METHODS: From April 2006 to June 2007, 124 patients had intercostal catheters placed at thoracotomy and connected to continuous infusion pain pumps. Each patient had catheters placed in the intercostal space near the head of the rib and subcutaneously beneath the incision; both were connected to an infusion pump through a Y connector. Patients were randomly assigned to receive placebo (normal saline solution) or 0.25% bupivacaine as a 4 cc per hour infusion for 100 hours after thoracotomy. All personnel caring for the patients were blinded to the content of the infusion. Demographic information, visual analog pain scores, and oral morphine equivalent usage was recorded for each patient. In addition to the infusion catheters, all patients had epidural analgesia that remained in place until postoperative day 3.
RESULTS: There were 60 patients in the bupivacaine arm and 64 in the placebo group. Overall mean age was 64.7 years and 65 (52.4%) were men. Mean body mass index was 28.8 kg/m(2). There were no statistical differences in any demographic parameter except that there were more men in the placebo group. Pulmonary resection was performed in 100 patients, an antireflux procedure in 16, and other miscellaneous procedures in 8. There was no statistical difference in the morphine equivalent usage between the two groups. There was also no difference between the average daily pain scores between the two groups. Length of stay was not significantly different between groups: mean (SD) of 6.2 (3.4) and 6.7 (5.0) for placebo and bupivacaine, respectively (p = 0.51). There was no operative mortality, and complications occurred in 28% of patients (placebo group, 25%; bupivacaine group, 32%; p = 0.41).

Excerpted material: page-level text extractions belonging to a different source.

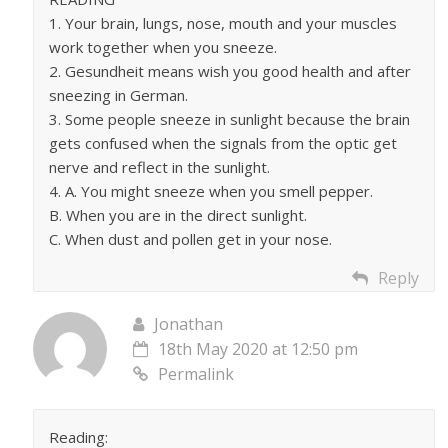
1. Your brain, lungs, nose, mouth and your muscles
work together when you sneeze.
2. Gesundheit means wish you good health and after
sneezing in German.
3. Some people sneeze in sunlight because the brain
gets confused when the signals from the optic get
nerve and reflect in the sunlight.
4. A. You might sneeze when you smell pepper.
B. When you are in the direct sunlight.
C. When dust and pollen get in your nose.
Reply
Jonathan
18th May 2020 at 12:50 pm
Permalink
Reading: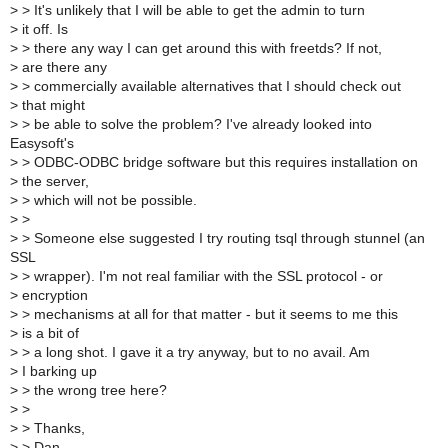
>
> It's unlikely that I will be able to get the admin to turn
>
it off. Is
>
> there any way I can get around this with freetds? If not,
>
are there any
>
> commercially available alternatives that I should check out
>
that might
>
> be able to solve the problem? I've already looked into
Easysoft's
>
> ODBC-ODBC bridge software but this requires installation on
>
the server,
>
> which will not be possible.
>
>
>
> Someone else suggested I try routing tsql through stunnel (an
SSL
>
> wrapper). I'm not real familiar with the SSL protocol - or
>
encryption
>
> mechanisms at all for that matter - but it seems to me this
>
is a bit of
>
> a long shot. I gave it a try anyway, but to no avail. Am
>
I barking up
>
> the wrong tree here?
>
>
>
> Thanks,
>
> Dan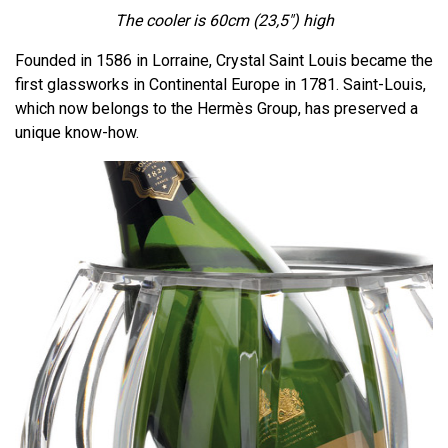
The cooler is 60cm
(23,5")
high
Founded in 1586 in Lorraine, Crystal Saint Louis became the
first glassworks in Continental Europe in 1781. Saint-Louis,
which now belongs to the Hermès Group, has preserved a
unique know-how.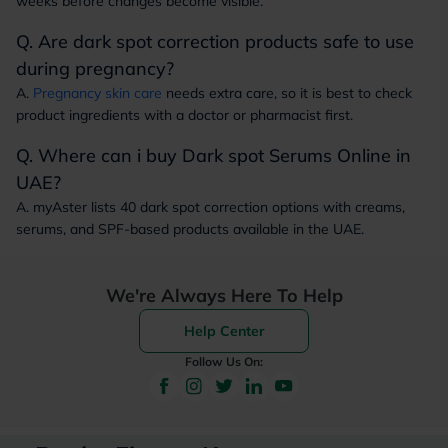
weeks before changes become visible.
Q. Are dark spot correction products safe to use
during pregnancy?
A.
Pregnancy skin care
needs extra care, so it is best to check
product ingredients with a doctor or pharmacist first.
Q. Where can i buy Dark spot Serums Online in
UAE?
A. myAster lists 40 dark spot correction options with creams,
serums, and SPF-based products available in the UAE.
We're Always Here To Help
Help Center
Follow Us On: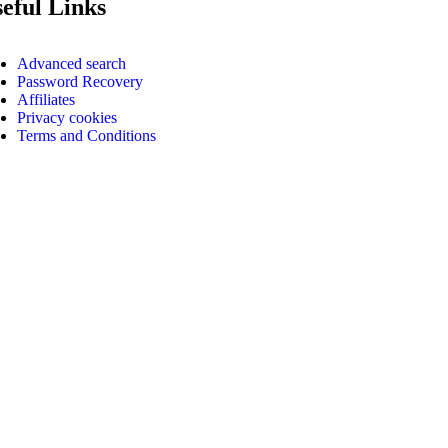
eful Links
Advanced search
Password Recovery
Affiliates
Privacy cookies
Terms and Conditions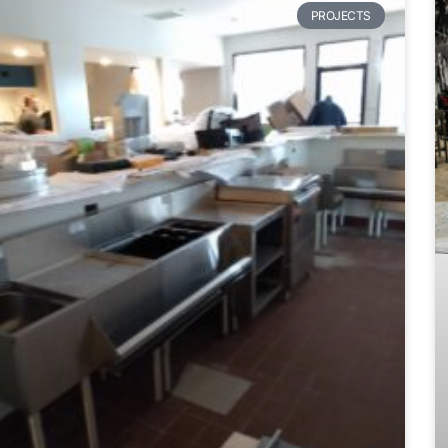
PROJECTS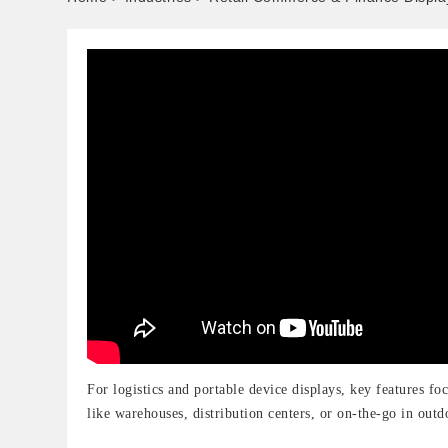
For logistics and portable device displays, key features fo
like warehouses, distribution centers, or on-the-go in outd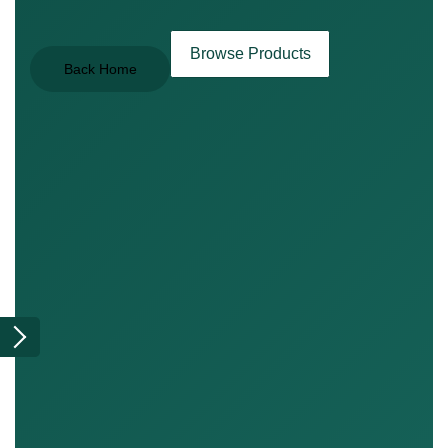
Browse Products
Back Home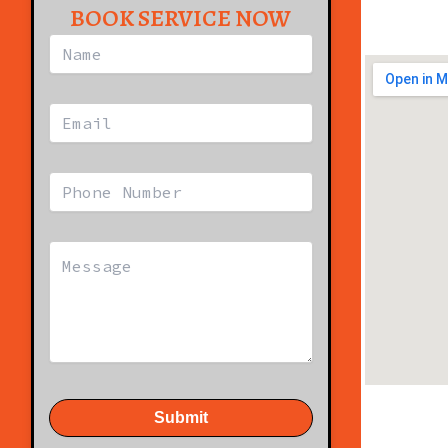
BOOK SERVICE NOW
Submit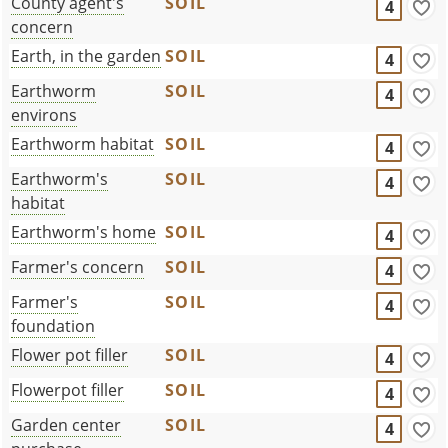
County agent's
SOIL
4
concern
Earth, in the garden
SOIL
4
Earthworm
SOIL
4
environs
Earthworm habitat
SOIL
4
Earthworm's
SOIL
4
habitat
Earthworm's home
SOIL
4
Farmer's concern
SOIL
4
Farmer's
SOIL
4
foundation
Flower pot filler
SOIL
4
Flowerpot filler
SOIL
4
Garden center
SOIL
4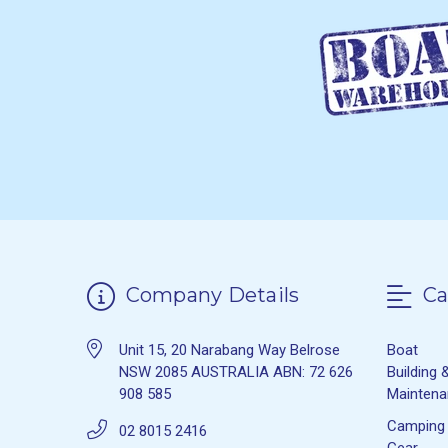
Company Details
Ca
Unit 15, 20 Narabang Way Belrose
Boat
NSW 2085 AUSTRALIA ABN: 72 626
Building 
908 585
Mainten
Camping
02 8015 2416
Gear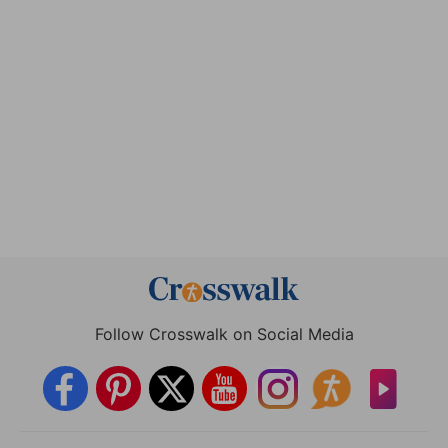
Follow Crosswalk on Social Media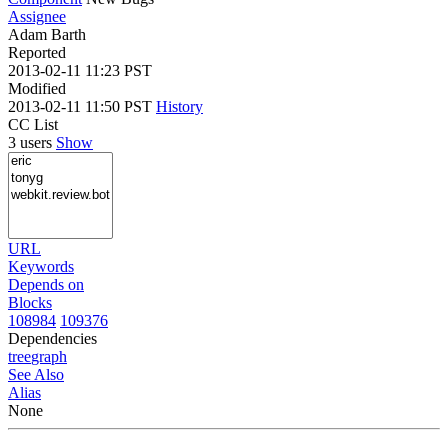
Assignee
Adam Barth
Reported
2013-02-11 11:23 PST
Modified
2013-02-11 11:50 PST
History
CC List
3 users
Show
URL
Keywords
Depends on
Blocks
108984
109376
Dependencies
tree
graph
See Also
Alias
None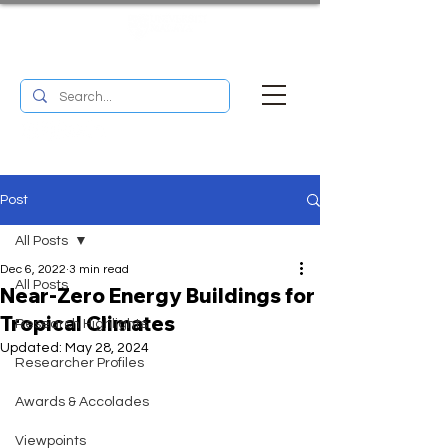
UM RESEARCH BULLETIN
MENU
Post
All Posts
Dec 6, 2022
3 min read
All Posts
Near-Zero Energy Buildings for
Tropical Climates
Research Highlights
Updated:
May 28, 2024
Researcher Profiles
Awards & Accolades
Viewpoints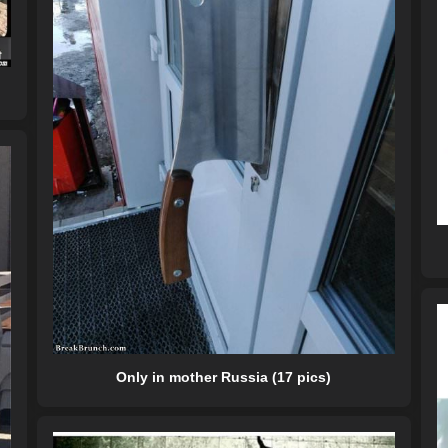
Only in mother Russia (17 pics)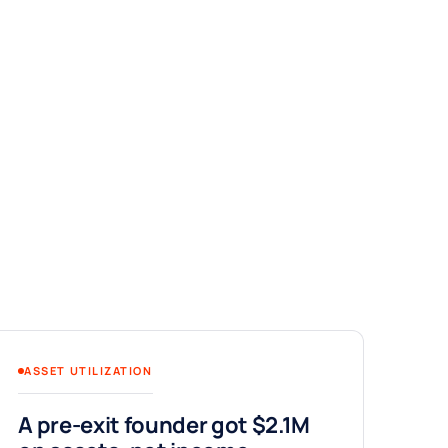
ASSET UTILIZATION
A pre-exit founder got $2.1M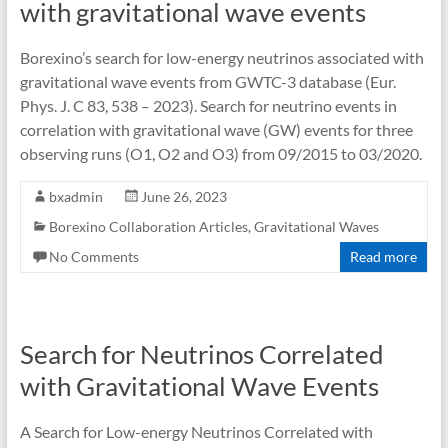
with gravitational wave events
Borexino’s search for low-energy neutrinos associated with
gravitational wave events from GWTC-3 database (Eur.
Phys. J. C 83, 538 – 2023). Search for neutrino events in
correlation with gravitational wave (GW) events for three
observing runs (O1, O2 and O3) from 09/2015 to 03/2020.
bxadmin
June 26, 2023
Borexino Collaboration Articles
,
Gravitational Waves
No Comments
Read more
Search for Neutrinos Correlated
with Gravitational Wave Events
A Search for Low-energy Neutrinos Correlated with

CONCLUSIONS: This randomized, double-blinded, controlled trial demonstrated that the infusion of local anesthetic into the subcutaneous area and around the rib fracture site in addition to epidural analgesia did not reduce the amount of narcotic usage after a thoracotomy, nor did it affect visual analog pain scores. Pain control with intercostal catheters infusing local anesthetics did not produce a measurable pain relief beyond that provided by epidural analgesia.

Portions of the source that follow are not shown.